== THE PROBLEM ==
Everything from the line that holds "Problemas Hormonales" through the end of the records below is to be transcribed exactly, except the pictures.

== INPUT MATERIAL ==

= = = = = = =

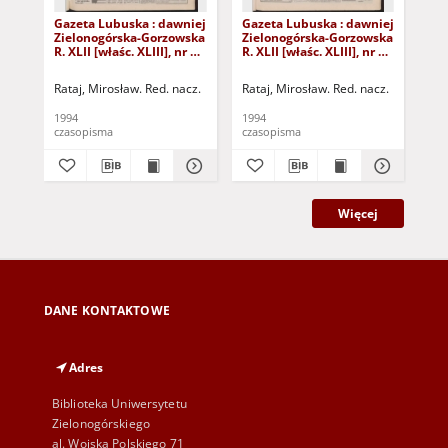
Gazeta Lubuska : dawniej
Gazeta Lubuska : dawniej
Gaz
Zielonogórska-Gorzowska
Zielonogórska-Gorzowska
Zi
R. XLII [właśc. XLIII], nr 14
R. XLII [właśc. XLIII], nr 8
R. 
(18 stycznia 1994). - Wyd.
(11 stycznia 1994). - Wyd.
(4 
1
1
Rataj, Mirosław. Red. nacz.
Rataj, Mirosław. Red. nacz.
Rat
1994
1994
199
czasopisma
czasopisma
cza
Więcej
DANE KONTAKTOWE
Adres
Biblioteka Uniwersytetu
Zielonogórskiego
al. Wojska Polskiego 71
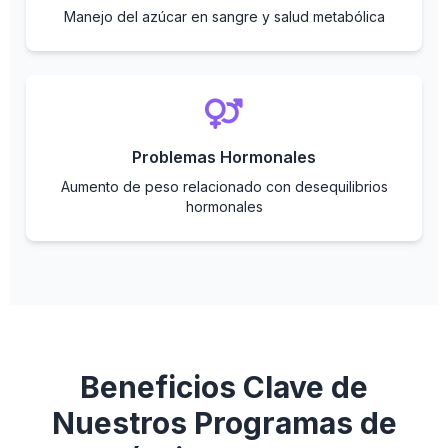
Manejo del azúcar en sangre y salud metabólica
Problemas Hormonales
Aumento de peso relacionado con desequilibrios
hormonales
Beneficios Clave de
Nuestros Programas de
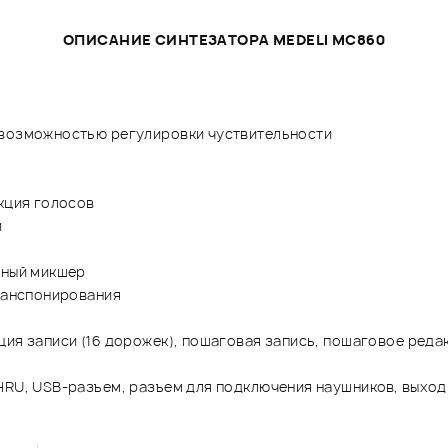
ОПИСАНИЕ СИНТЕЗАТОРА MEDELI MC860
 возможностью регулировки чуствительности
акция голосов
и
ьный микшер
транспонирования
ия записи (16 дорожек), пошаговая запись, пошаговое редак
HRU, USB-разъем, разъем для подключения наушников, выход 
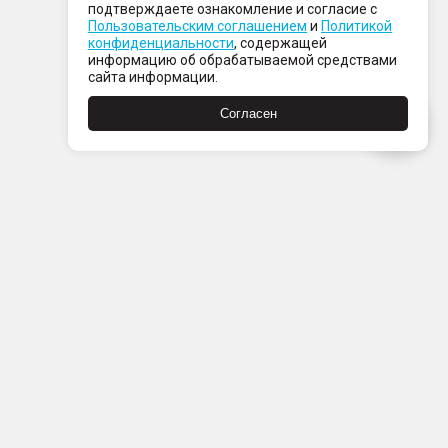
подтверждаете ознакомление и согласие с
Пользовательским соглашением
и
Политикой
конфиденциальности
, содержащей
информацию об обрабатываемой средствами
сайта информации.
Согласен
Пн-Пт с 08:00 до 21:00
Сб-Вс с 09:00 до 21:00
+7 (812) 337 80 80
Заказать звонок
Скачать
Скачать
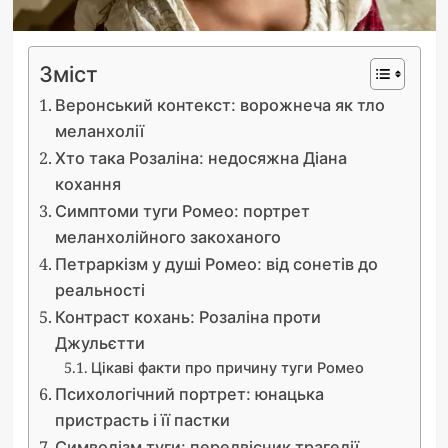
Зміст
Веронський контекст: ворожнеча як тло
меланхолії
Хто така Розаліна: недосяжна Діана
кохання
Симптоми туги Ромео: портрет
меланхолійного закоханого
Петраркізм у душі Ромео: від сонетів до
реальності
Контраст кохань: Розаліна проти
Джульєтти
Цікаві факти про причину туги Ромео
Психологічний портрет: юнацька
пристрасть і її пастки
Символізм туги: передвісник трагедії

= = = = = = =

== OUTPUT FOR THIS TASK ==
Problemas Hormonales
Aumento de peso relacionado con desequilibrios
hormonales
Beneficios Clave de
Nuestros Programas de
ОПИСАНИЕ СИНТЕЗАТОРА MEDELI MC860
 возможностью регулировки чуствительности
акция голосов
и
ьный микшер
транспонирования
ия записи (16 дорожек), пошаговая запись, пошаговое редак
HRU, USB-разъем, разъем для подключения наушников, выход 
подтверждаете ознакомление и согласие с
Пользовательским соглашением
и
Политикой
конфиденциальности
, содержащей
информацию об обрабатываемой средствами
сайта информации.
Согласен
Пн-Пт с 08:00 до 21:00
Сб-Вс с 09:00 до 21:00
+7 (812) 337 80 80
Заказать звонок
Скачать
Скачать
Зміст
Веронський контекст: ворожнеча як тло
меланхолії
Хто така Розаліна: недосяжна Діана
кохання
Симптоми туги Ромео: портрет
меланхолійного закоханого
Петраркізм у душі Ромео: від сонетів до
реальності
Контраст кохань: Розаліна проти
Джульєтти
Цікаві факти про причину туги Ромео
Психологічний портрет: юнацька
пристрасть і її пастки
Символізм туги: передвісник трагедії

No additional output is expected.